(Stored items)
+ + + + +

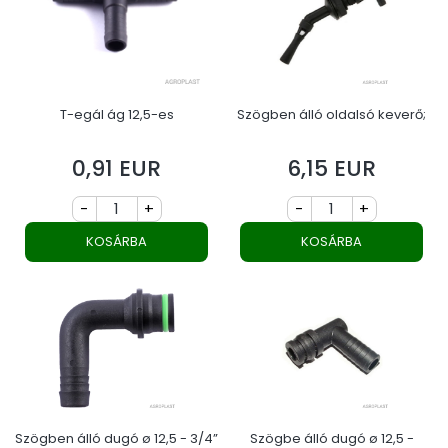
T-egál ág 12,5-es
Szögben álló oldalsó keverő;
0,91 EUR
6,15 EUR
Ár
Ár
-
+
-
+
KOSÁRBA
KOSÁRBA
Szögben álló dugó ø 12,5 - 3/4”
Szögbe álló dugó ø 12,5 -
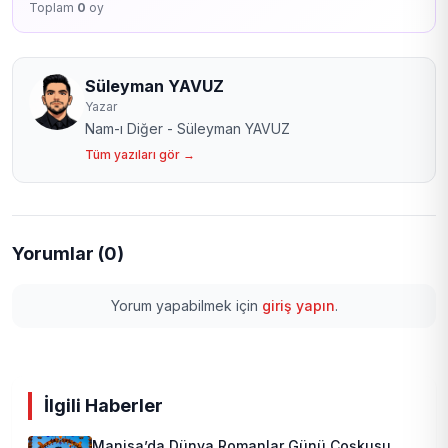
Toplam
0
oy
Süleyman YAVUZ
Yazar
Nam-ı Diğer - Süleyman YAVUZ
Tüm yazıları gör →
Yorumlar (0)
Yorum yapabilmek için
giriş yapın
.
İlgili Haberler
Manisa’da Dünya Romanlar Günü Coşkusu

+ + + + +

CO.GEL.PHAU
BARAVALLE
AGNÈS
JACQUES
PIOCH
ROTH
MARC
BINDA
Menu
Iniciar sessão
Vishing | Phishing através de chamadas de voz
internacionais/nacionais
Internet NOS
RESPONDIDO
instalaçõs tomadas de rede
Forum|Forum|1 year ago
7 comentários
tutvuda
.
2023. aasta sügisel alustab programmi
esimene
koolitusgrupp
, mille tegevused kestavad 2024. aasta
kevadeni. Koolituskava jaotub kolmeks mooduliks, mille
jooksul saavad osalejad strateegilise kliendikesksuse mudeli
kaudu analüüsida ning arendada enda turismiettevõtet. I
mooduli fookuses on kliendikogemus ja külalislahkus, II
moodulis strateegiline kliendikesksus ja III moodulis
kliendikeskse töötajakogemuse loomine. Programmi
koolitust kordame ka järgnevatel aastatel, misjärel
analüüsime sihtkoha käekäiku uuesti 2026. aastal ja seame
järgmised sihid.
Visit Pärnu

+ + + + +

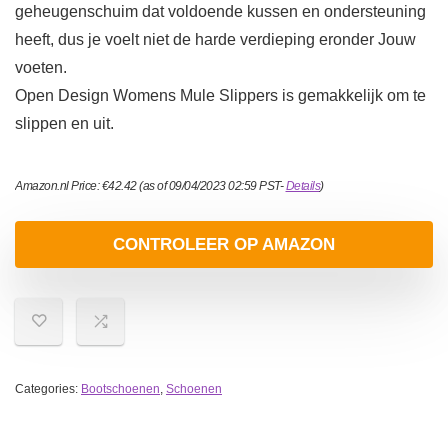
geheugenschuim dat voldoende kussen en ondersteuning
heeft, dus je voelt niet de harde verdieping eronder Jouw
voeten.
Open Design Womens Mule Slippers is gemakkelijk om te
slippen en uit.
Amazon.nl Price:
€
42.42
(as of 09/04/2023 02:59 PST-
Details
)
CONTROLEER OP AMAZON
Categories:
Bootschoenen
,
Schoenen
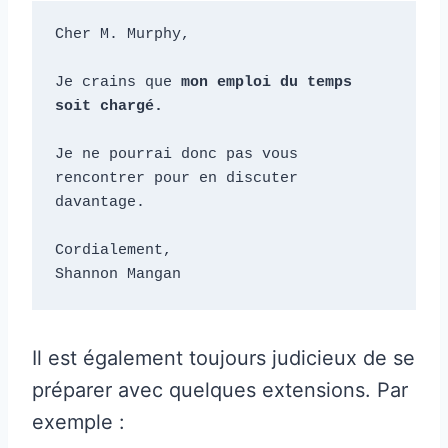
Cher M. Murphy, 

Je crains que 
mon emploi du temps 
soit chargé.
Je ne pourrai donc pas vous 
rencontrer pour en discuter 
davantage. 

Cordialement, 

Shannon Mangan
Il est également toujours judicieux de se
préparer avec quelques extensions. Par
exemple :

+ + + + +

• What is being asked: Transcribe only this stretch of the data: the line with "T-egál ág 12,5-es", the line with "Manisa’da Dünya Romanlar Günü Coşkusu", and every line in between. Leave out the pictures.

• Completed exercise:
T-egál ág 12,5-es
Szögben álló oldalsó keverő;
0,91 EUR
6,15 EUR
Ár
Ár
-
+
-
+
KOSÁRBA
KOSÁRBA
Szögben álló dugó ø 12,5 - 3/4”
Szögbe álló dugó ø 12,5 -
Toplam
0
oy
Süleyman YAVUZ
Yazar
Nam-ı Diğer - Süleyman YAVUZ
Tüm yazıları gör →
Yorumlar (0)
Yorum yapabilmek için
giriş yapın
.
İlgili Haberler
Manisa’da Dünya Romanlar Günü Coşkusu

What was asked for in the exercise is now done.